2. Prioritize structured data quality over more content.

Most SMBs over-invest in blog content and under-invest in data accuracy. Ensure your Google Business Profile, industry directories, and major review platforms carry consistent, complete, and current information. AI language models are trained heavily on these sources. Inconsistencies in your name, address, hours, pricing, and service descriptions get amplified when an AI summarizes them for a user who never sees the original source.

3. Build citation presence where AI models actually learn.

AI systems weight authoritative references. A mention in an industry trade publication, a detailed profile on a relevant comparison platform, or a well-structured case study on a partner's site carries more signal than dozens of social posts. Identify two or three high-trust sources in your sector and invest in appearing there consistently — this is citation building applied to AI visibility, and it is the discipline that will separate visible businesses from invisible ones as AI intermediaries mature.

Frequently Asked Questions

How does AI affect customer purchasing decisions for small businesses specifically?

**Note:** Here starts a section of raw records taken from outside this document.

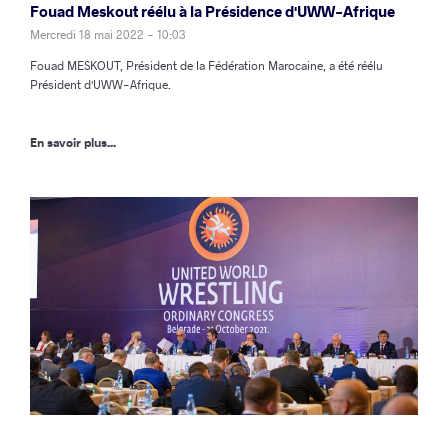
Fouad Meskout réélu à la Présidence d'UWW-Afrique
Mercredi 18 mai 2022 - 10:03
Fouad MESKOUT, Président de la Fédération Marocaine, a été réélu
Président d'UWW-Afrique.
En savoir plus...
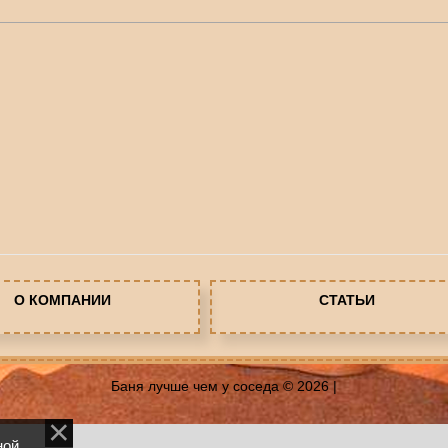
О КОМПАНИИ
СТАТЬИ
Баня лучше чем у соседа © 2026
|
ной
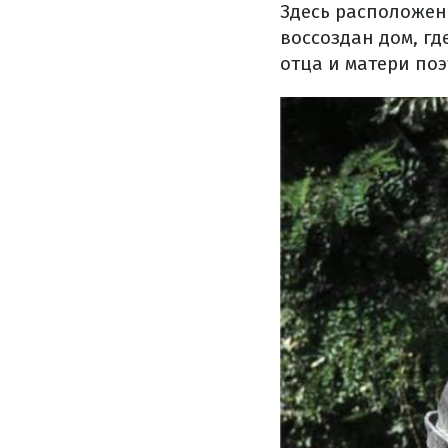
Здесь расположена
воссоздан дом, г
отца и матери по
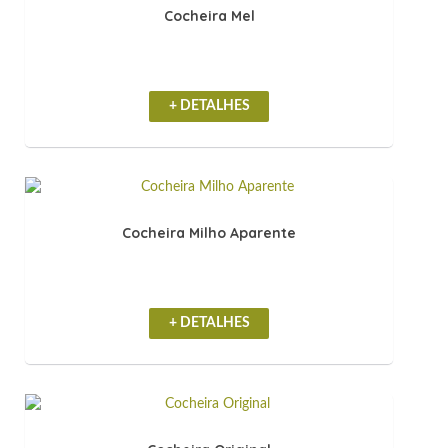
Cocheira Mel
+ DETALHES
Cocheira Milho Aparente
+ DETALHES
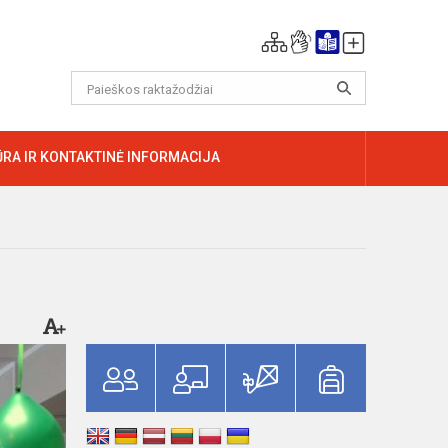
RA IR KONTAKTINĖ INFORMACIJA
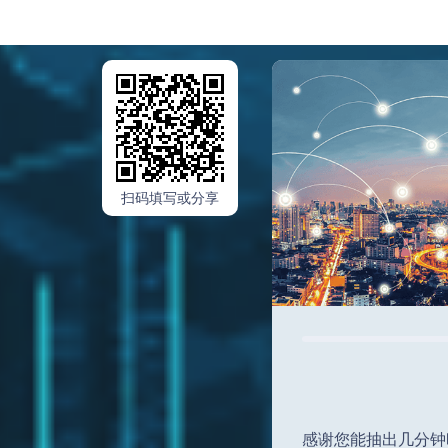
扫码填写或分享
感谢您能抽出几分钟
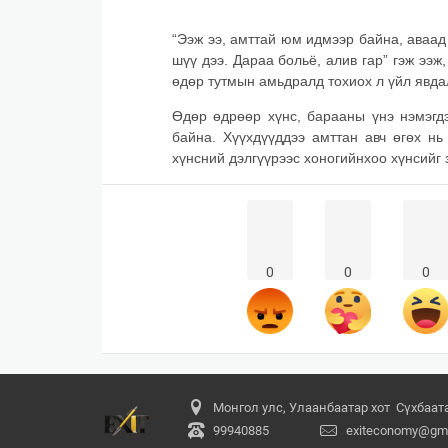
“Ээж ээ, амттай юм идмээр байна, аваад
шүү дээ. Дараа больё, алив гар” гэж ээж
өдөр тутмын амьдралд тохиох л үйл явд
Өдөр өдрөөр хүнс, барааны үнэ нэмэгдэ
байна. Хүүхдүүддээ амттан авч өгөх нь
хүнсний дэлгүүрээс хоногийнхоо хүнсийг 
0
0
0
Монгол улс, Улаанбаатар хот Сүхбаатар
99940885
exiteconomy@gma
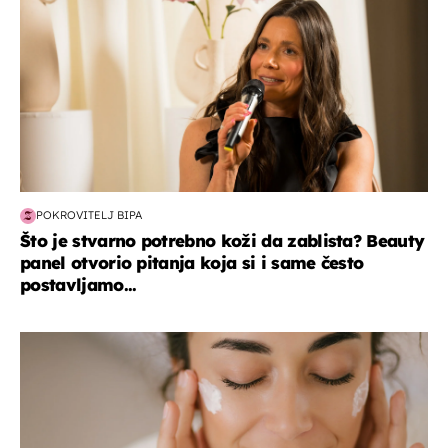
POKROVITELJ BIPA
Što je stvarno potrebno koži da zablista? Beauty
panel otvorio pitanja koja si i same često
postavljamo...
moda & ljepota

As of July 7, 2026, nearly 60% of consumers report using AI tools to help them shop, and 50% have completed a purchase following AI-assisted research, according to data cited in Harvard Business Review. For small businesses, the risk is asymmetric: large brands with broad digital footprints tend to be well-represented in AI training data, while smaller or regional businesses may be absent or inaccurately described. A purchasing decision can effectively be finalized without you — before a customer ever visits your website or speaks to your team.

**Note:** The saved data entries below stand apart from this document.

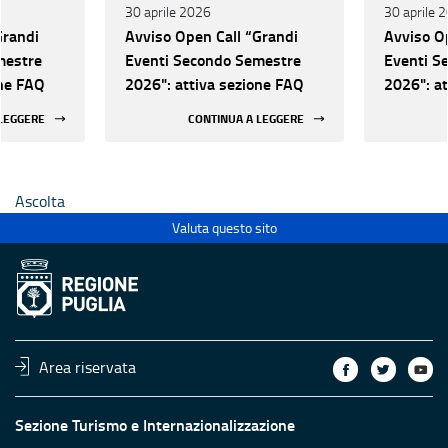
30 aprile 2026
30 aprile 
Grandi
Avviso Open Call “Grandi
Avviso O
mestre
Eventi Secondo Semestre
Eventi S
one FAQ
2026": attiva sezione FAQ
2026": a
 LEGGERE
CONTINUA A LEGGERE
Ascolta
Valuta questo sito
Area riservata
Sezione Turismo e Internazionalizzazione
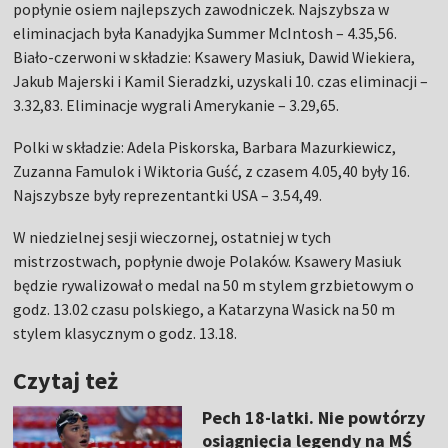
popłynie osiem najlepszych zawodniczek. Najszybsza w
eliminacjach była Kanadyjka Summer McIntosh – 4.35,56.
Biało-czerwoni w składzie: Ksawery Masiuk, Dawid Wiekiera,
Jakub Majerski i Kamil Sieradzki, uzyskali 10. czas eliminacji –
3.32,83. Eliminacje wygrali Amerykanie – 3.29,65.
Polki w składzie: Adela Piskorska, Barbara Mazurkiewicz,
Zuzanna Famulok i Wiktoria Guść, z czasem 4.05,40 były 16.
Najszybsze były reprezentantki USA – 3.54,49.
W niedzielnej sesji wieczornej, ostatniej w tych
mistrzostwach, popłynie dwoje Polaków. Ksawery Masiuk
będzie rywalizował o medal na 50 m stylem grzbietowym o
godz. 13.02 czasu polskiego, a Katarzyna Wasick na 50 m
stylem klasycznym o godz. 13.18.
Czytaj też
Pech 18-latki. Nie powtórzy
osiągnięcia legendy na MŚ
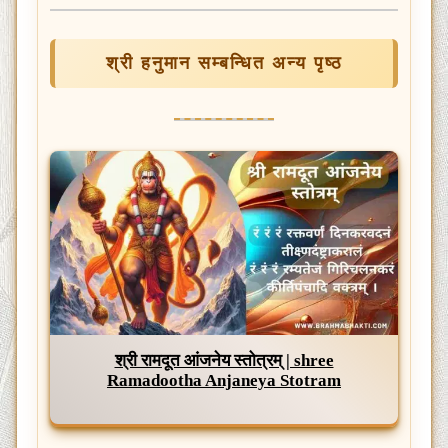
श्री हनुमान सम्बन्धित अन्य पृष्ठ
श्री रामदूत आंजनेय स्तोत्रम् | shree
Ramadootha Anjaneya Stotram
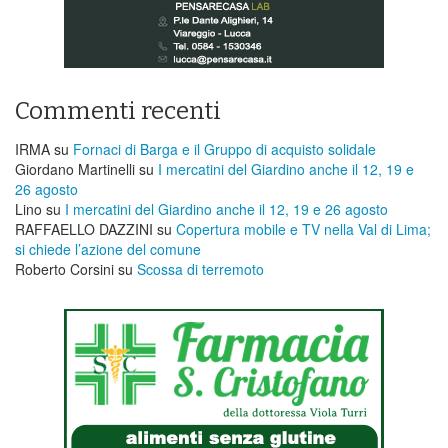
Commenti recenti
IRMA
su
Fornaci di Barga e il Gruppo di acquisto solidale
Giordano Martinelli
su
I mercatini del Giardino anche il 12, 19 e
26 agosto
Lino
su
I mercatini del Giardino anche il 12, 19 e 26 agosto
RAFFAELLO DAZZINI
su
​Copertura mobile e TV nella Val di Lima;
si chiede l’azione del comune
Roberto Corsini
su
Scossa di terremoto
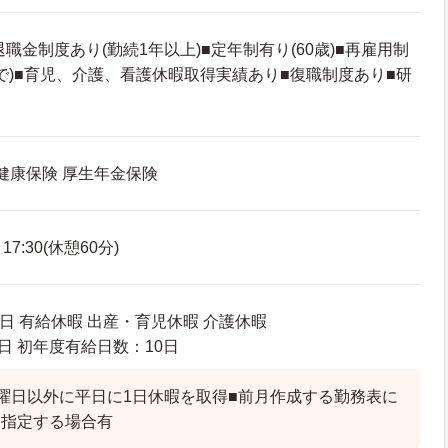
職金制度あり(勤続1年以上)■定年制有り(60歳)■再雇用制
まで)■育児、介護、看護休暇取得実績あり■復職制度あり■研
 健康保険 厚生年金保険
7:30(休憩60分)
日 有給休暇 出産・育児休暇 介護休暇
日 初年度有給日数：10日
曜日以外に平日に1日休暇を取得■前月作成する勤務表に
を指定する場合有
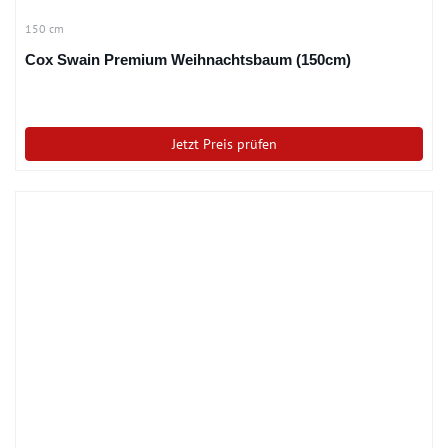
150 cm
Cox Swain Premium Weihnachtsbaum (150cm)
Jetzt Preis prüfen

What percentage of customers are actually using AI for shopping research right now?

As of July 7, 2026, industry tracking cited by HBR shows 73% of consumers use generative AI tools regularly, up from 45% in early 2024. Among that group, approximately 60% specifically report using AI for shopping research. Adoption varies by generation: 28% of Gen Z consumers use generative AI for purchase decisions compared to 16% of baby boomers, per data cited in the same analysis. ChatGPT leads consumer AI tool usage at 64% monthly adoption.

Is AI replacing human customer service representatives, and should small businesses be worried?

The data is more nuanced than the framing suggests. As of 2026, 79% of Americans still prefer human customer service over AI interactions, and only 13% completely trust AI-handled service, with 36% somewhat trusting and 30% neutral, per SurveyMonkey and Prophet research. IBM data shows AI virtual agents can reduce customer service costs by up to 30% while maintaining or improving satisfaction — meaning the two approaches are complementary for most SMBs, not competitive. The more immediate concern is not internal staffing but external: whether AI tools are accurately directing customers to your business before they decide to contact anyone at all.

What are the real risks of depending on AI recommendation engines for business visibility?

California Management Review's April 2026 paper "The Rise of AI Intermediaries" identifies the core risk clearly: agentic AI operates at the level of what options a customer considers at all, not just what they click on. A business can be effectively invisible without either party realizing it. Additional risks include AI systems propagating outdated or inaccurate business information, difficulty correcting errors once embedded in model training data, and Gartner's prediction that over 40% of agentic AI projects may be canceled by end of 2027 due to escalating costs or unclear business value — meaning the AI intermediary landscape itself remains volatile and not yet settled into stable winners.

Disclaimer: This article is editorial commentary based on publicly reported research and industry analysis. It does not constitute business, legal, or investment advice. Tool features, pricing, and platform capabilities are subject to change — verify current details directly with vendors before making purchasing decisions. Research based on publicly available sources current as of July 7, 2026.